I want to subset my df based on the condition of 2 columns: Date and Person
Condition:
Date must be NON-BLANK except when Person =='Peter'
Tried the code but doesn't work, it removes ALL rows with blank in Date
df= df[ (df[df.columns[1]]!='peter') & (pd.isnull (df[df.columns[0]])!=True)]
INPUT
Date | Person |
| tom |
| peter |
| jack |
2010-10-4 | harry |
2010-12-4 | sarah |
DESIRED OUTPUT
Date | Person |
| peter |
2010-10-4 | harry |
2010-12-4 | sarah |
CodePudding user response:
Chain condition by |
for bitwise OR
by columns names:
df = df[df['Person'].eq('peter') | df['Date'].notna()]

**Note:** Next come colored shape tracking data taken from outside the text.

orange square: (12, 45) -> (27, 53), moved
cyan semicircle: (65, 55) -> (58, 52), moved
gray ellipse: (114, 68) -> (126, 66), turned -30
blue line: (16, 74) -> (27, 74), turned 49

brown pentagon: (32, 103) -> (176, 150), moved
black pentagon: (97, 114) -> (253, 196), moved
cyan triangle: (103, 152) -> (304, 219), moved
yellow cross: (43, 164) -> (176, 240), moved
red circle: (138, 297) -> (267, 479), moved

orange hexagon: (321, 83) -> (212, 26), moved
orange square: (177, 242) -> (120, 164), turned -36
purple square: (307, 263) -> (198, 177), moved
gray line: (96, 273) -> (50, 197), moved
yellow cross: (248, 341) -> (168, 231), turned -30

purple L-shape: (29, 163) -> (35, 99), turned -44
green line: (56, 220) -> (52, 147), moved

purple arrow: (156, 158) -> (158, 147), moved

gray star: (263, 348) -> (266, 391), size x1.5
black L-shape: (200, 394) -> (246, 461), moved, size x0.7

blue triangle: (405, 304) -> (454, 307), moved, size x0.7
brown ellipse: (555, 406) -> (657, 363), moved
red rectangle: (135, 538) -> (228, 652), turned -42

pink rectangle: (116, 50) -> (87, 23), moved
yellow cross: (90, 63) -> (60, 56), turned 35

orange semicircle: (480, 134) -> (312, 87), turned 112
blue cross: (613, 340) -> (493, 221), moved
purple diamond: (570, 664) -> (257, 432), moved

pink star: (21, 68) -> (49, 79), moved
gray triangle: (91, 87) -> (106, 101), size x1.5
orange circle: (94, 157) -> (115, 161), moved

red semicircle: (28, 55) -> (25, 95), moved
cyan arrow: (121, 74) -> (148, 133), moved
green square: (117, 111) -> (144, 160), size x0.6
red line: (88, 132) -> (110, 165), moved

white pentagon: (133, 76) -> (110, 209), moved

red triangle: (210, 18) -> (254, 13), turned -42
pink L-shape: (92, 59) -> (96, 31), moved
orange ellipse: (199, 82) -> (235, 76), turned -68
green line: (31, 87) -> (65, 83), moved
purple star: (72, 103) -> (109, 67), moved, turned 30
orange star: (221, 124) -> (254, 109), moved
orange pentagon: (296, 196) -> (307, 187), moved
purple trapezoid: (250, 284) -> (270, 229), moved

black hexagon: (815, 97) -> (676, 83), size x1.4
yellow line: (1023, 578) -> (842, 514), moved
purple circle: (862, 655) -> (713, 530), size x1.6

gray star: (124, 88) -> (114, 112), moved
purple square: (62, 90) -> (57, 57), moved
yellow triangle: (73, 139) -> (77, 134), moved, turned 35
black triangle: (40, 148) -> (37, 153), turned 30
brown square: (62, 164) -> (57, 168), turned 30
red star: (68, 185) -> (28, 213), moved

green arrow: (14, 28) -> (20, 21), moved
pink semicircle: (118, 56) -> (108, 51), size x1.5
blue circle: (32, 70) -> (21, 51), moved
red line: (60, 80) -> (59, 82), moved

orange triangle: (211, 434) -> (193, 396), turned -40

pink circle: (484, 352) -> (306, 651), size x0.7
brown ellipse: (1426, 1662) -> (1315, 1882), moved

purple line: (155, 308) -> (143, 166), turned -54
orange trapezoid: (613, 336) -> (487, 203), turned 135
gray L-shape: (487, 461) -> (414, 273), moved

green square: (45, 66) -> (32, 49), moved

Or by positions - selected columns by DataFrame.iloc
:
df = df[df.iloc[:, 1].eq('peter') | df.iloc[:, 0].notna()]
print (df)
Date Person
1 NaN peter
3 2010-10-4 harry
4 2010-12-4 sarah
CodePudding user response:
You need to use |
(boolean OR):
# keep if peter OR if the data is NOT null
df[df[df.columns[1]].eq('peter') | ~df[df.columns[0]].isnull()]